Zum Thema CETA und TTIP ist eigentlich alles gesagt. Wer dagegen sein will, wird sich durch Argumente nicht überzeugen lassen. Deshalb hier nur ein einziges – freilich bemerkenswertes – Zitat. Es stammt von Michael Vassiliadis, dem Vorsitzenden der Gewerkschaft Bergbau, Chemie, Energie (IG BCE): „Ich finde es erschreckend, welche Ängste die Freihandelsgegner haben aufbauen können und mit welcher Radikalität jetzt im Netz darüber diskutiert wird. Das trägt fast fundamentalistische Züge.“ (SPIEGEL 30/2016). Im selben Interview nennt der Gewerkschaftsführer Punkt für Punkt die Vorteile, die das CETA-Abkommen für die deutschen Arbeitnehmer (!) bedeutet und empfiehlt es als Blaupause für die Verhandlungen um  TTIP.

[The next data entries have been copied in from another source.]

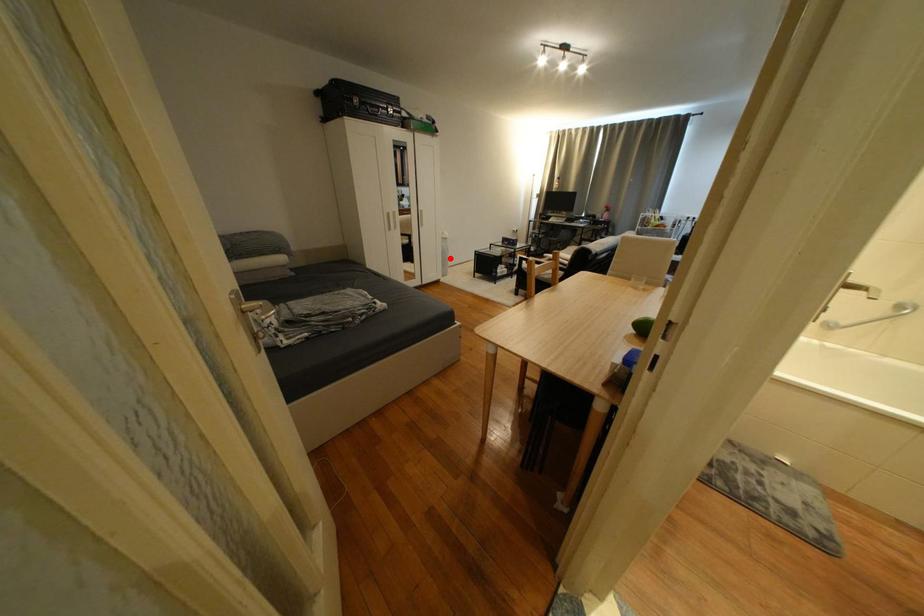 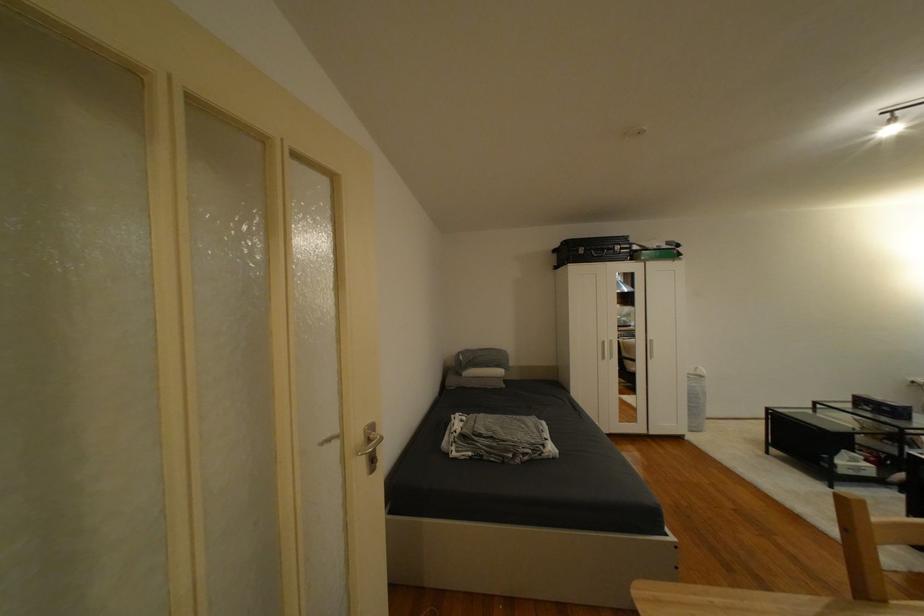 Question: I am providing you with two images of the same scene from different viewpoints. Image1 has a red point marked. In image2, the corresponding 3D location appears at what relative position? Reply with the corresponding letter.

Choices:
 (A) Closer
 (B) Farther

Answer: (B) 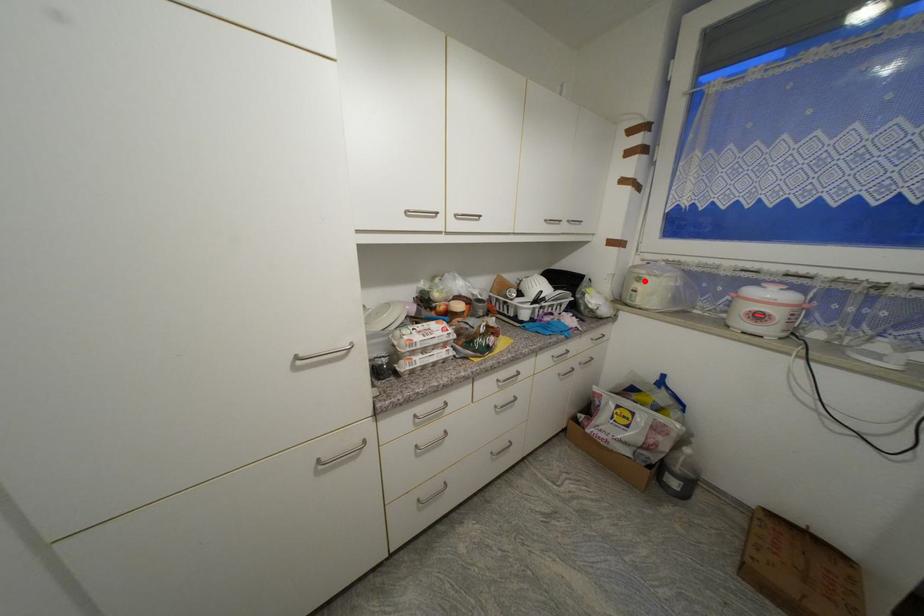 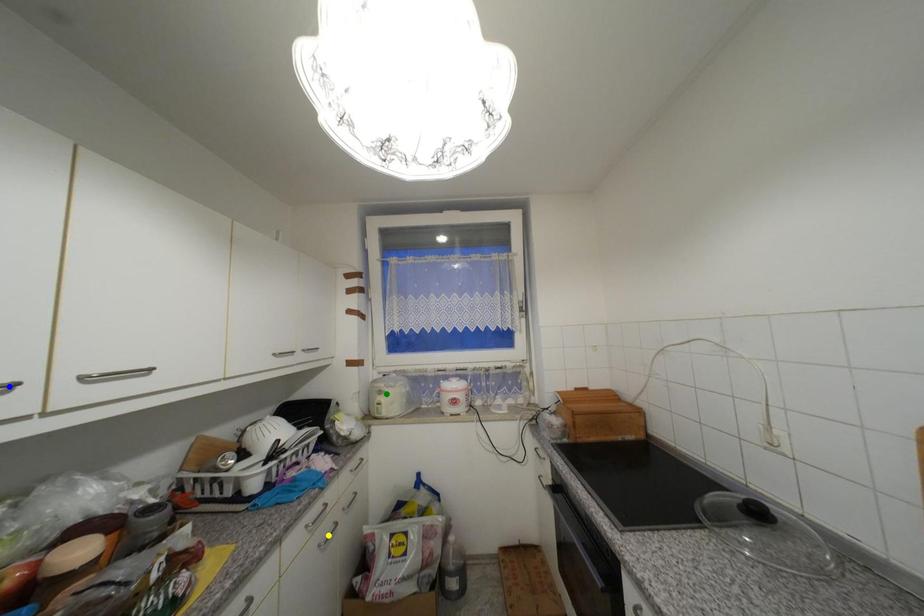 Question: I am providing you with two images of the same scene from different viewpoints. A red point is marked on the first image. You are given multiple points on the second image. Which point in image 2 is actually the same real-world point as the red point in image 1?

Choices:
 (A) green point
 (B) blue point
 (C) yellow point

Answer: (A) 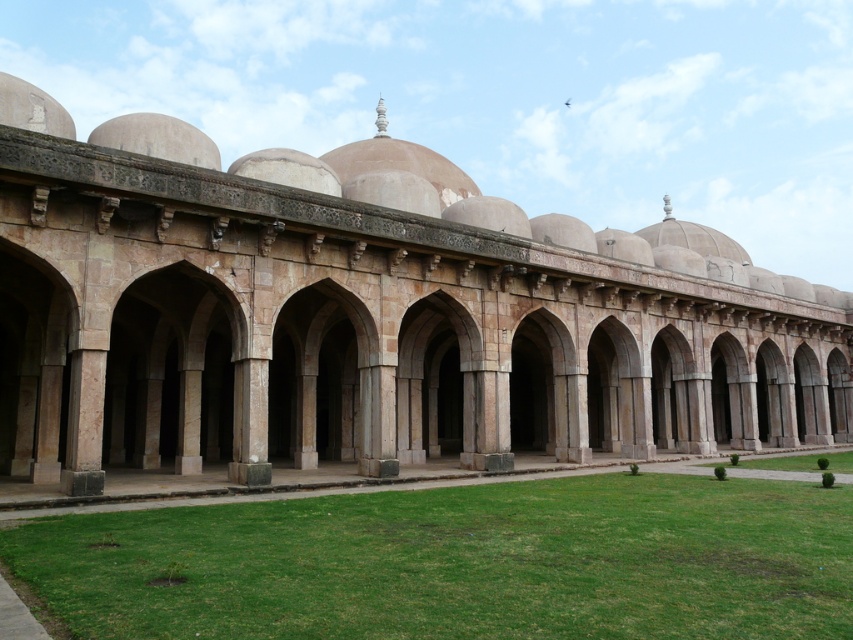 Between beige stone arches at center and green grass at lower center, which one has more height?

With more height is beige stone arches at center.

Can you confirm if beige stone arches at center is wider than green grass at lower center?

Yes.

The width and height of the screenshot is (853, 640). What do you see at coordinates (367, 314) in the screenshot?
I see `beige stone arches at center` at bounding box center [367, 314].

The image size is (853, 640). In order to click on beige stone arches at center in this screenshot , I will do `click(367, 314)`. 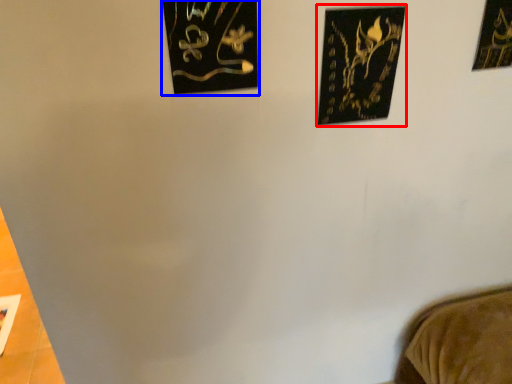 Question: Which object appears closest to the camera in this image, picture frame (highlighted by a red box) or picture frame (highlighted by a blue box)?

Choices:
 (A) picture frame
 (B) picture frame

Answer: (B) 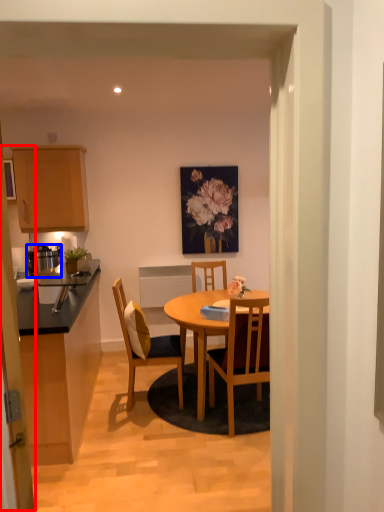 Question: Which object is further to the camera taking this photo, glass door (highlighted by a red box) or appliance (highlighted by a blue box)?

Choices:
 (A) glass door
 (B) appliance

Answer: (B) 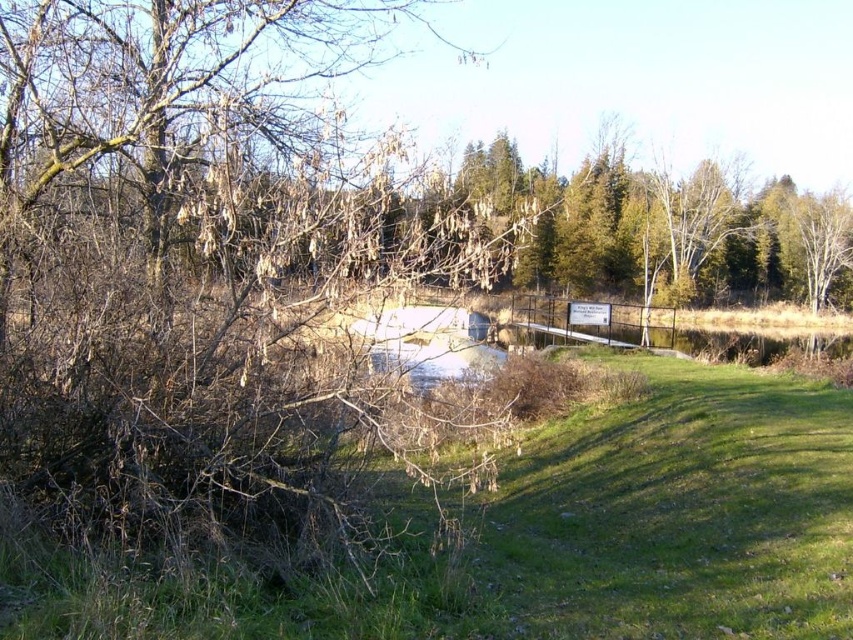 Who is positioned more to the left, brown/dried wood at left or green grass at lower right?

From the viewer's perspective, brown/dried wood at left appears more on the left side.

Describe the element at coordinates (194, 264) in the screenshot. The width and height of the screenshot is (853, 640). I see `brown/dried wood at left` at that location.

Identify the location of brown/dried wood at left. The height and width of the screenshot is (640, 853). (194, 264).

Is green grass at lower right wider than green textured tree at upper center?

Incorrect, green grass at lower right's width does not surpass green textured tree at upper center's.

Is point (422, 604) positioned in front of point (828, 221)?

Yes.

At what (x,y) coordinates should I click in order to perform the action: click on green grass at lower right. Please return your answer as a coordinate pair (x, y). This screenshot has height=640, width=853. Looking at the image, I should click on (573, 534).

Does brown/dried wood at left appear over green textured tree at upper center?

Actually, brown/dried wood at left is below green textured tree at upper center.

Does point (184, 198) come farther from viewer compared to point (566, 204)?

No, (184, 198) is closer to viewer.

The image size is (853, 640). What are the coordinates of `brown/dried wood at left` in the screenshot? It's located at (194, 264). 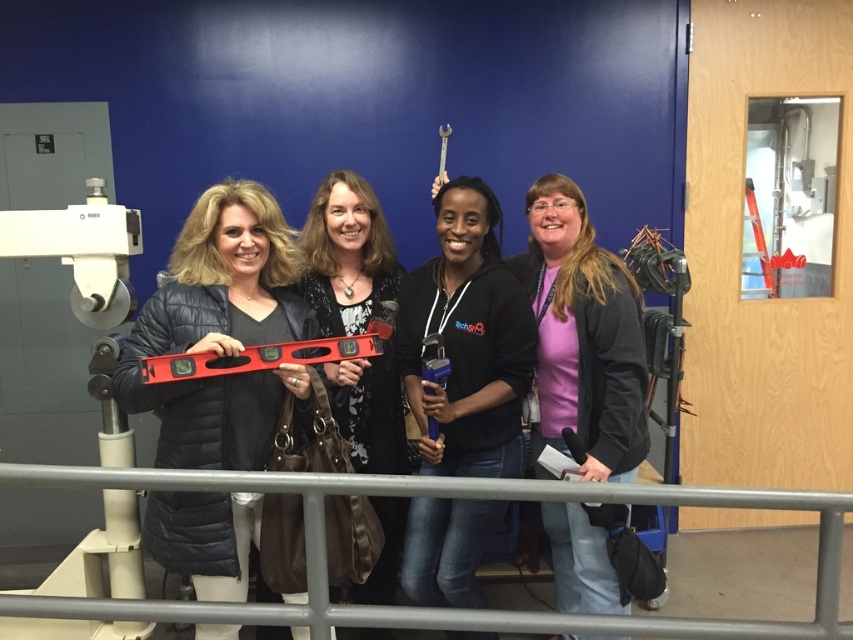 You are a photographer setting up for a group photo. You notice two levels in the scene. The matte black level at center and the blue plastic level at center. Which one is positioned lower in the image?

The matte black level at center is located below the blue plastic level at center, so it is positioned lower in the image.

You are organizing a tool display and need to place the pink matte shirt at center and the blue plastic level at center on a shelf. If the shelf has limited space, which object should you prioritize placing first based on their sizes?

The pink matte shirt at center is larger in size than the blue plastic level at center, so you should prioritize placing the pink matte shirt at center first to ensure it fits on the shelf. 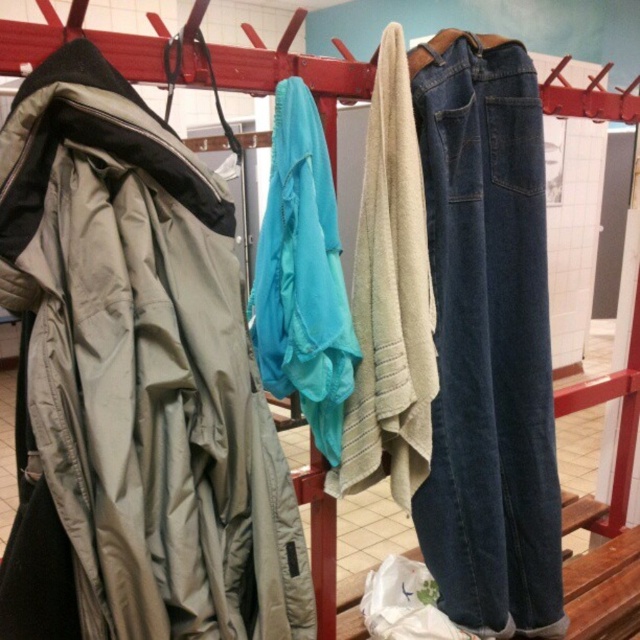 You are standing in a bathroom and see two points marked in the scene. The first point is at coordinate point (509, 579) and the second is at point (406, 138). From your perspective, which point is closer to you?

Point (406, 138) is closer to you because it is in front of point (509, 579) according to their spatial arrangement.

You are organizing towels in a bathroom and need to place the beige towel at center and the matte blue towel at center on a shelf. The shelf has limited vertical space. Which towel should you place first to ensure both fit without overlapping?

The beige towel at center is taller than the matte blue towel at center, so place the beige towel at center first on the lower shelf and the matte blue towel at center on top to ensure they both fit without overlapping.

Bei der großen Anti-TTIP-Demonstration vom Oktober 2015 haben neben vielen Jugendlichen erstaunlich viele Menschen  im Rentenalter teilgenommen. Man kann wohl vermuten, dass sie vor allem von der  antiamerikanischen Stoßrichtung der Demo angelockt wurden. Wenn die ergrauten Protestler den Kapitalismus schon nicht abschaffen können, wollen sie zumindest seine windgeschützte deutsche Variante gegen die Globalisierung, für die die Freihandelsidee der USA steht, verteidigen. Dass sie dabei die Chancen der  jungen Generation mindern, ficht sie nicht an. Eine ähnliche Frontlinie konnte man beim Brexit-Referendum erleben. Die über 50-Jährigen stimmten mit großer Mehrheit für den Ausstieg aus der EU, die unter 30-Jährigen mit großer Mehrheit dagegen. Auch bei den Alten in Großbritannien war das entscheidende Motiv die Sehnsucht nach der alten, als sicher und überschaubar  empfundenen  Zeit, der Schutz vor den Zumutungen der modernen Welt.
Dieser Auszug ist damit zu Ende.